(Extracted page text data)
Content starts

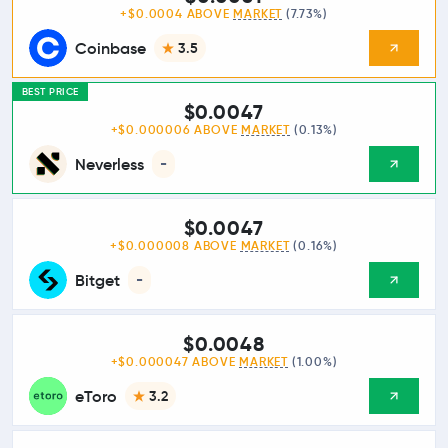
+$0.0004 ABOVE
MARKET
(7.73%)
Coinbase
3.5
BEST PRICE
$0.0047
+$0.000006 ABOVE
MARKET
(0.13%)
Neverless
-
$0.0047
+$0.000008 ABOVE
MARKET
(0.16%)
Bitget
-
$0.0048
+$0.000047 ABOVE
MARKET
(1.00%)
eToro
3.2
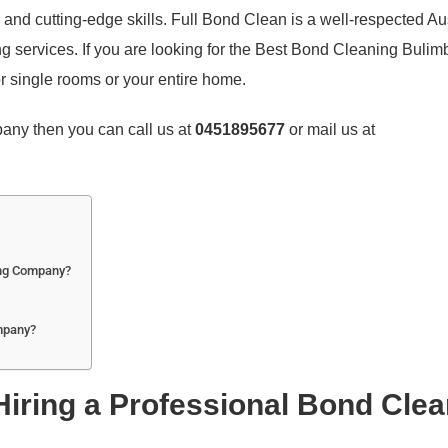
, and cutting-edge skills. Full Bond Clean is a well-respected Au
g services. If you are looking for the Best Bond Cleaning Bulim
r single rooms or your entire home.
mpany then you can call us at
0451895677
or mail us at
ing Company?
mpany?
 Hiring a Professional Bond Cle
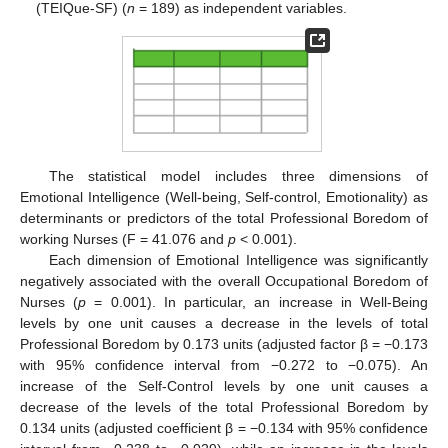
(TEIQue-SF) (
n
= 189) as independent variables.
The statistical model includes three dimensions of
Emotional Intelligence (Well-being, Self-control, Emotionality) as
determinants or predictors of the total Professional Boredom of
working Nurses (F = 41.076 and
p
< 0.001).
Each dimension of Emotional Intelligence was significantly
negatively associated with the overall Occupational Boredom of
Nurses (
p
= 0.001). In particular, an increase in Well-Being
levels by one unit causes a decrease in the levels of total
Professional Boredom by 0.173 units (adjusted factor β = −0.173
with 95% confidence interval from −0.272 to −0.075). An
increase of the Self-Control levels by one unit causes a
decrease of the levels of the total Professional Boredom by
0.134 units (adjusted coefficient β = −0.134 with 95% confidence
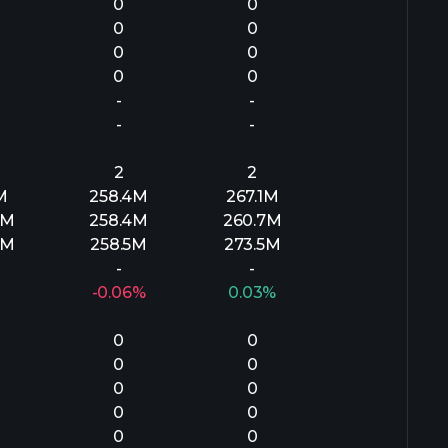
0
0
0
0
0
0
0
0
-
-
-
-
2
2
M
258.4M
267.1M
8M
258.4M
260.7M
3M
258.5M
273.5M
-
-
-0.06%
0.03%
0
0
0
0
0
0
0
0
0
0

Content ends

EXERCISE INSTRUCTIONS:
What is needed is an exact copy of the lines from the one with "ing Company?" through the end of the data above, both included, minus any pictures.

REPLY TO THE TASK:
ing Company?
mpany?
 Hiring a Professional Bond Cle
(TEIQue-SF) (
n
= 189) as independent variables.
The statistical model includes three dimensions of
Emotional Intelligence (Well-being, Self-control, Emotionality) as
determinants or predictors of the total Professional Boredom of
working Nurses (F = 41.076 and
p
< 0.001).
Each dimension of Emotional Intelligence was significantly
negatively associated with the overall Occupational Boredom of
Nurses (
p
= 0.001). In particular, an increase in Well-Being
levels by one unit causes a decrease in the levels of total
Professional Boredom by 0.173 units (adjusted factor β = −0.173
with 95% confidence interval from −0.272 to −0.075). An
increase of the Self-Control levels by one unit causes a
decrease of the levels of the total Professional Boredom by
0.134 units (adjusted coefficient β = −0.134 with 95% confidence
0
0
0
0
0
0
0
0
-
-
-
-
2
2
M
258.4M
267.1M
8M
258.4M
260.7M
3M
258.5M
273.5M
-
-
-0.06%
0.03%
0
0
0
0
0
0
0
0
0
0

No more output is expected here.